Dans ses explications, CAS Space relève que cet incident de proximité a eu lieu près de 48 heures après la séparation des satellites avec la fusée. Pour la société, une fois cette phase effectuée, son rôle s’achève. La suite incombe aux opérateurs des satellites déployés. Pour le dire autrement, la faute reviendrait donc plutôt aux opérateurs des engins.

Des périodes critiques et aveugles

Dès lors, le problème se situe dans ce créneau « aveugle » de 48 heures où, du côté occidental, on semble ne pas exactement savoir où ces nouveaux venus se trouvent précisément. Un délai critique, qui a poussé l’un des plus hauts cadres de SpaceX à tirer la sonnette d’alarme, le tout sur fond d’impression de silence radio de la part des Chinois.

Expert du suivi orbital, l’astrophysicien Jonathan McDowell a confirmé ce rapprochement spatial excessif le 13 décembre, après la sortie de Michael Nicolls. Il a jugé que les explications de CAS Space étaient « raisonnables », car « la coordination des lancements ne peut pas tenir compte de la position des satellites deux jours après le lancement ».

La visualisation de LeoLabs. // Source : Capture d'écran le 13 novembre 2020
Il y a du monde en orbite, comme le rappelle cette visualisation de LeoLabs. // Source : Capture d’écran le 13 novembre 2020

Dans son commentaire, il avance que les paramètres orbitaux à deux lignes (Two-Line Elements, ou TLE), qui sont une représentation standardisée des paramètres orbitaux des objets en orbite terrestre, « ne sont pas disponibles assez rapidement ». Dès lors, ce délai empêche les systèmes automatisés d’évitement de collision d’agir dans les temps.

C’est pour cela, visiblement, que celui de SpaceX n’a pas pu intervenir pour éloigner l’exemplaire 6 079 de la zone à risque. « La position habituelle de SpaceX est de dire : ‘nous effectuons des évitements automatiques en utilisant les TLE’ », remarque d’ailleurs Jonathan McDowell. C’est donc bien l’actualisation de ces TLE qui constituerait un problème.

Vers une meilleure coordination entre la Chine et l’Occident ?

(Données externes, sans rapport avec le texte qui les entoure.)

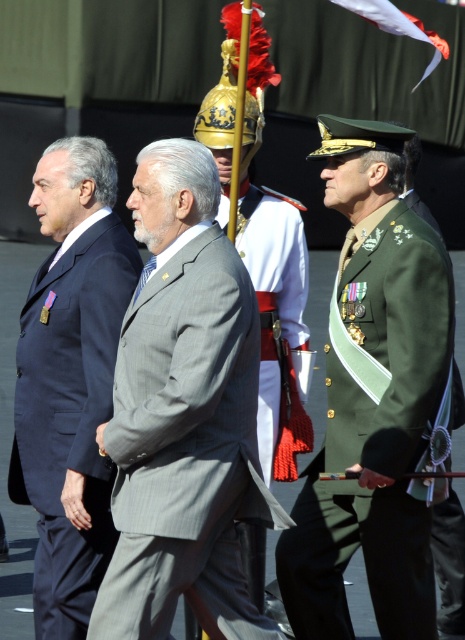 Question: Does gray pinstripe suit at center have a larger size compared to white fabric flag at upper center?

Choices:
 (A) yes
 (B) no

Answer: (B)

Question: From the image, what is the correct spatial relationship of gray pinstripe suit at center in relation to white fabric flag at upper center?

Choices:
 (A) below
 (B) above

Answer: (A)

Question: Which of these objects is positioned closest to the gray pinstripe suit at center?

Choices:
 (A) green military uniform at center
 (B) white fabric flag at upper center
 (C) matte black suit at left

Answer: (C)

Question: Which object is positioned farthest from the green military uniform at center?

Choices:
 (A) gray pinstripe suit at center
 (B) matte black suit at left
 (C) white fabric flag at upper center

Answer: (C)

Question: Which point is farther from the camera taking this photo?

Choices:
 (A) (50, 611)
 (B) (152, 540)
 (C) (312, 611)

Answer: (C)

Question: Considering the relative positions of gray pinstripe suit at center and white fabric flag at upper center in the image provided, where is gray pinstripe suit at center located with respect to white fabric flag at upper center?

Choices:
 (A) below
 (B) above

Answer: (A) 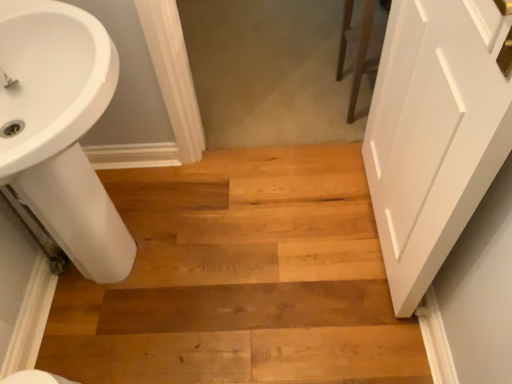 This screenshot has height=384, width=512. I want to click on vacant region to the right of white glossy sink at lower left, so pyautogui.click(x=250, y=258). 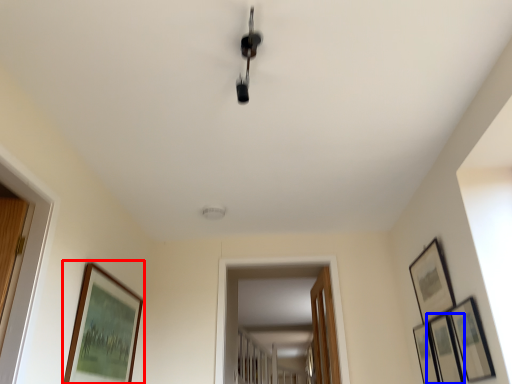 Question: Which object is closer to the camera taking this photo, picture frame (highlighted by a red box) or picture frame (highlighted by a blue box)?

Choices:
 (A) picture frame
 (B) picture frame

Answer: (A) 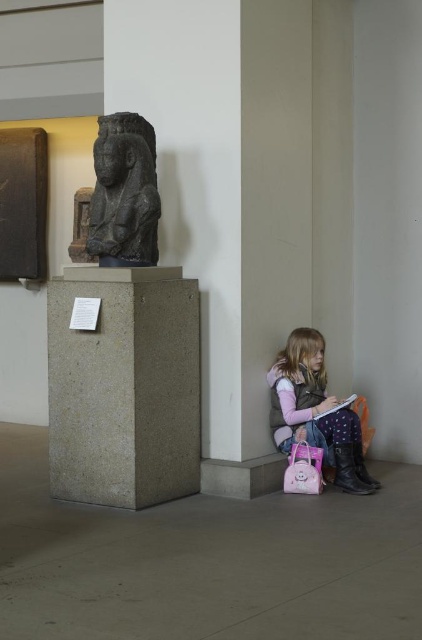 Question: Which of these objects is positioned farthest from the gray concrete pillar at center?

Choices:
 (A) matte pink backpack at lower right
 (B) pink matte book at lower right

Answer: (B)

Question: Is matte pink backpack at lower right thinner than pink matte book at lower right?

Choices:
 (A) yes
 (B) no

Answer: (B)

Question: Which object appears farthest from the camera in this image?

Choices:
 (A) gray concrete pillar at center
 (B) black stone statue at left
 (C) matte pink backpack at lower right
 (D) pink matte book at lower right

Answer: (D)

Question: Does gray concrete pillar at center appear under matte pink backpack at lower right?

Choices:
 (A) yes
 (B) no

Answer: (B)

Question: Does gray concrete pillar at center come in front of matte pink backpack at lower right?

Choices:
 (A) no
 (B) yes

Answer: (B)

Question: Which of the following is the closest to the observer?

Choices:
 (A) (273, 394)
 (B) (127, 177)
 (C) (324, 410)

Answer: (B) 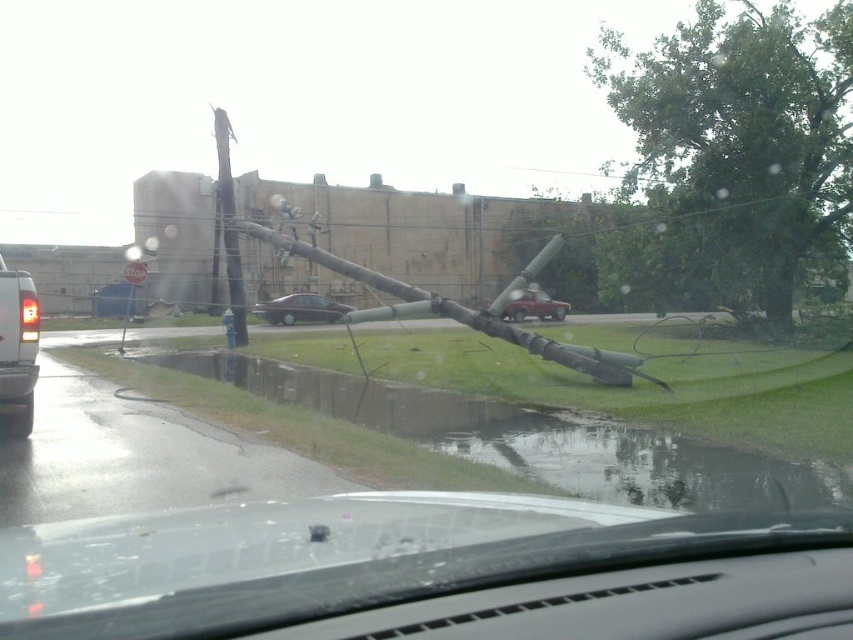 Does point (299, 321) lie in front of point (540, 314)?

Yes, point (299, 321) is in front of point (540, 314).

You are a GUI agent. You are given a task and a screenshot of the screen. Output one action in this format:
    pyautogui.click(x=<x>, y=<y>)
    Task: Click on the dark gray matte sedan at center
    Image resolution: width=853 pixels, height=640 pixels.
    Given the screenshot: What is the action you would take?
    pyautogui.click(x=300, y=308)

Does point (16, 284) lie in front of point (256, 310)?

Yes, point (16, 284) is in front of point (256, 310).

Does matte silver van at left have a greater height compared to dark gray matte sedan at center?

No.

The image size is (853, 640). What do you see at coordinates (16, 348) in the screenshot?
I see `matte silver van at left` at bounding box center [16, 348].

Find the location of a particular element. The width and height of the screenshot is (853, 640). matte silver van at left is located at coordinates (16, 348).

Can you confirm if matte silver van at left is smaller than matte red truck at center?

Yes, matte silver van at left is smaller than matte red truck at center.

Which is in front, point (15, 416) or point (532, 301)?

Point (15, 416) is in front.

In order to click on matte silver van at left in this screenshot , I will do `click(16, 348)`. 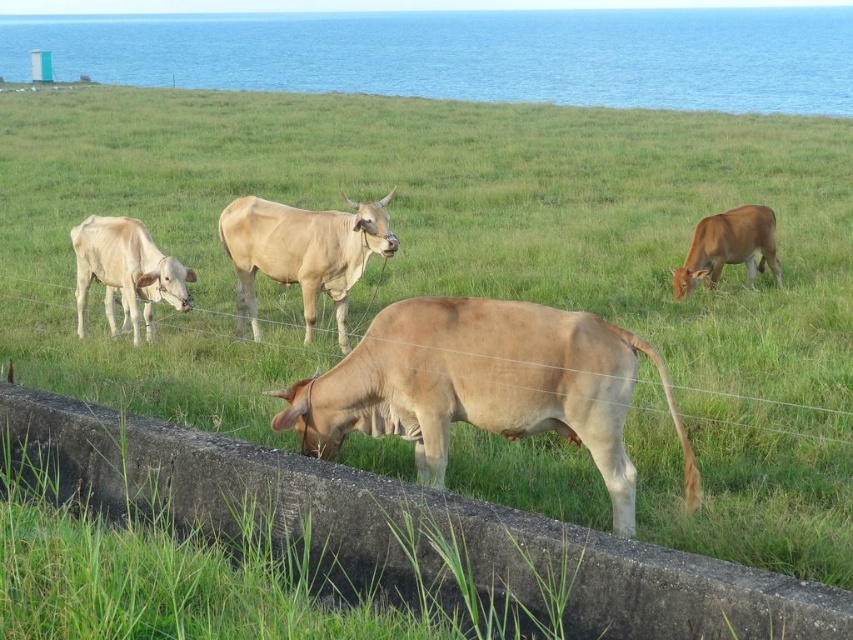 Question: Is light brown smooth cow at center below light brown cow at right?

Choices:
 (A) yes
 (B) no

Answer: (A)

Question: Which point is farther from the camera taking this photo?

Choices:
 (A) (531, 33)
 (B) (676, 273)
 (C) (386, 339)

Answer: (A)

Question: Which object appears farthest from the camera in this image?

Choices:
 (A) blue water at upper center
 (B) light beige cow at left
 (C) light brown cow at center
 (D) light brown cow at right

Answer: (A)

Question: Is light brown cow at center further to the viewer compared to light beige cow at left?

Choices:
 (A) yes
 (B) no

Answer: (B)

Question: Can you confirm if light brown smooth cow at center is thinner than light brown cow at center?

Choices:
 (A) no
 (B) yes

Answer: (A)

Question: Which of the following is the farthest from the observer?

Choices:
 (A) light beige cow at left
 (B) blue water at upper center
 (C) light brown smooth cow at center
 (D) light brown cow at center

Answer: (B) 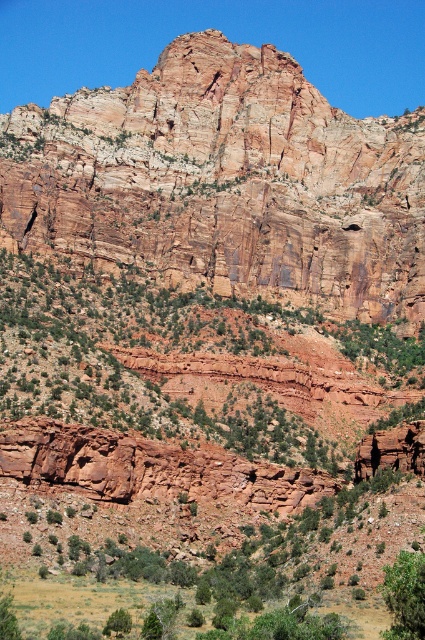 Question: Is rustic rock formation at center to the left of green leafy bush at lower right from the viewer's perspective?

Choices:
 (A) yes
 (B) no

Answer: (A)

Question: Among these objects, which one is farthest from the camera?

Choices:
 (A) green leafy bush at lower right
 (B) rustic rock formation at center

Answer: (B)

Question: Can you confirm if rustic rock formation at center is positioned above green leafy bush at lower right?

Choices:
 (A) yes
 (B) no

Answer: (A)

Question: Does rustic rock formation at center appear under green leafy bush at lower right?

Choices:
 (A) yes
 (B) no

Answer: (B) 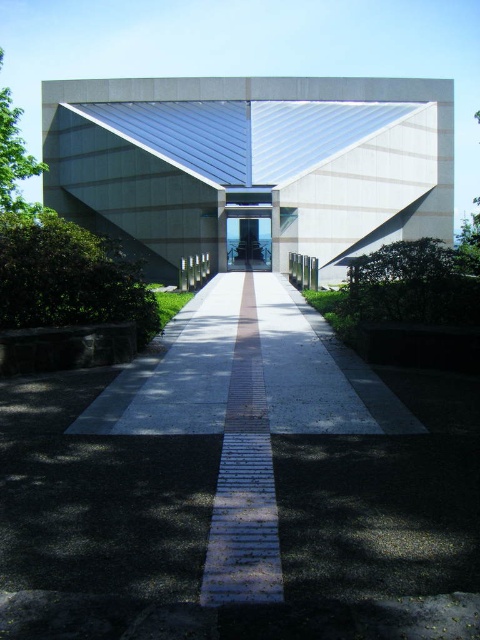 Question: Which point is farther to the camera?

Choices:
 (A) (268, 432)
 (B) (233, 160)
 (C) (254, 227)

Answer: (C)

Question: Is brick paved path at center wider than transparent glass door at center?

Choices:
 (A) no
 (B) yes

Answer: (A)

Question: Among these objects, which one is nearest to the camera?

Choices:
 (A) white smooth concrete corridor at center
 (B) brick paved path at center

Answer: (B)

Question: Does brick paved path at center appear under transparent glass door at center?

Choices:
 (A) yes
 (B) no

Answer: (A)

Question: Is white smooth concrete corridor at center above brick paved path at center?

Choices:
 (A) no
 (B) yes

Answer: (B)

Question: Which point appears farthest from the camera in this image?

Choices:
 (A) click(260, 561)
 (B) click(94, 156)

Answer: (B) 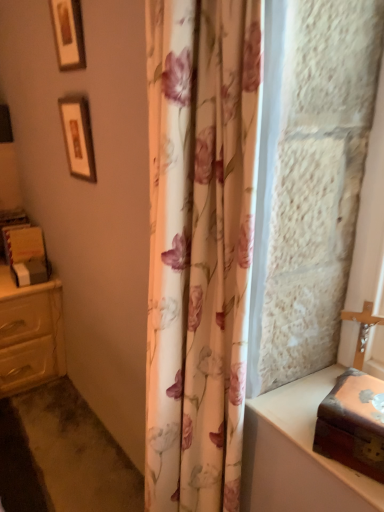 The image size is (384, 512). What do you see at coordinates (298, 455) in the screenshot?
I see `wooden box at right` at bounding box center [298, 455].

Measure the distance between wooden box at right and camera.

wooden box at right and camera are 28.82 inches apart from each other.

The image size is (384, 512). What do you see at coordinates (199, 246) in the screenshot?
I see `floral fabric shower curtain at center` at bounding box center [199, 246].

This screenshot has height=512, width=384. What do you see at coordinates (30, 334) in the screenshot? I see `matte cream chest of drawers at left` at bounding box center [30, 334].

This screenshot has width=384, height=512. In order to click on wooden box at right in this screenshot , I will do pyautogui.click(x=351, y=426).

The height and width of the screenshot is (512, 384). In order to click on wooden box at right in this screenshot , I will do `click(298, 455)`.

From the picture: Which object is positioned more to the right, matte cream chest of drawers at left or wooden framed picture at upper left, marked as the 1th picture frame in a bottom-to-top arrangement?

From the viewer's perspective, wooden framed picture at upper left, marked as the 1th picture frame in a bottom-to-top arrangement, appears more on the right side.

How distant is matte cream chest of drawers at left from wooden framed picture at upper left, marked as the 1th picture frame in a bottom-to-top arrangement?

The distance of matte cream chest of drawers at left from wooden framed picture at upper left, marked as the 1th picture frame in a bottom-to-top arrangement, is 31.79 inches.

From the image's perspective, is matte cream chest of drawers at left above or below wooden framed picture at upper left, the second picture frame in the top-to-bottom sequence?

matte cream chest of drawers at left is below wooden framed picture at upper left, the second picture frame in the top-to-bottom sequence.

Which picture frame is the 1st one when counting from the front of the matte cream chest of drawers at left? Please provide its 2D coordinates.

[(78, 137)]

Is floral fabric shower curtain at center taller or shorter than matte cream chest of drawers at left?

Considering their sizes, floral fabric shower curtain at center has more height than matte cream chest of drawers at left.

Considering the relative sizes of floral fabric shower curtain at center and matte cream chest of drawers at left in the image provided, is floral fabric shower curtain at center wider than matte cream chest of drawers at left?

No, floral fabric shower curtain at center is not wider than matte cream chest of drawers at left.

Which point is more distant from viewer, (181, 339) or (10, 288)?

Positioned behind is point (10, 288).

Based on the photo, measure the distance between floral fabric shower curtain at center and matte cream chest of drawers at left.

A distance of 1.19 meters exists between floral fabric shower curtain at center and matte cream chest of drawers at left.

Does wooden box at right contain floral fabric shower curtain at center?

Actually, floral fabric shower curtain at center is outside wooden box at right.

From the image's perspective, relative to floral fabric shower curtain at center, is wooden box at right above or below?

Based on their image positions, wooden box at right is located beneath floral fabric shower curtain at center.

Does wooden box at right have a greater width compared to floral fabric shower curtain at center?

In fact, wooden box at right might be narrower than floral fabric shower curtain at center.

From a real-world perspective, which is physically above, wooden box at right or floral fabric shower curtain at center?

floral fabric shower curtain at center.

Relative to wooden box at right, is matte cream chest of drawers at left in front or behind?

matte cream chest of drawers at left is behind wooden box at right.

From the image's perspective, would you say matte cream chest of drawers at left is positioned over wooden box at right?

Yes.

From a real-world perspective, is matte cream chest of drawers at left located beneath wooden box at right?

Yes, from a real-world perspective, matte cream chest of drawers at left is under wooden box at right.

Considering the points (168, 339) and (374, 384), which point is behind, point (168, 339) or point (374, 384)?

The point (168, 339) is farther from the camera.

Which of these two, floral fabric shower curtain at center or wooden box at right, stands taller?

With more height is floral fabric shower curtain at center.

Does floral fabric shower curtain at center touch wooden box at right?

floral fabric shower curtain at center and wooden box at right are not in contact.

From the image's perspective, which one is positioned higher, floral fabric shower curtain at center or wooden box at right?

floral fabric shower curtain at center appears higher in the image.

At what (x,y) coordinates should I click in order to perform the action: click on box on the right of wooden framed picture at upper left, marked as the 1th picture frame in a bottom-to-top arrangement. Please return your answer as a coordinate pair (x, y). Looking at the image, I should click on (351, 426).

De toute évidence, cet incident souligne un peu plus l’impérieuse nécessité d’un système de gestion du trafic spatial mondial, avec des données mises à jour en temps réel et partagées par tous. Cela ne veut pas dire que rien n’est fait : des contacts existent d’ailleurs déjà entre Washington et Beijing, par l’entremise des agences spatiales.

Jonathan McDowell ne dit pas autre chose : « Ce dont nous avons vraiment besoin, c’est d’un système international de surveillance et de coordination spatiale auquel participent les États-Unis et la Chine, et qui intègre les éphémérides des opérateurs immédiatement après le lancement, en plus du suivi passif. »

Une première piste, suggère-t-il, serait de constituer un équivalent chinois du site space-track.org (celui-ci suit environ 50 000 objets) sur lequel les opérateurs commerciaux chinois publieraient leurs éphémérides en temps réel, dès le lancement. Il espère que l’incident convaincra CAS Space de se faire le porte-voix d’un tel projet.

La bonne nouvelle, c’est qu’il y a la volonté affichée de discuter de ces enjeux. « CAS Space se coordonnera avec les opérateurs de satellites pour la suite des opérations. Cela implique de rétablir la collaboration entre les deux écosystèmes du New Space », a ainsi admis le groupe. Et éviter ainsi que les 200 mètres ne tombent, un jour, à 0.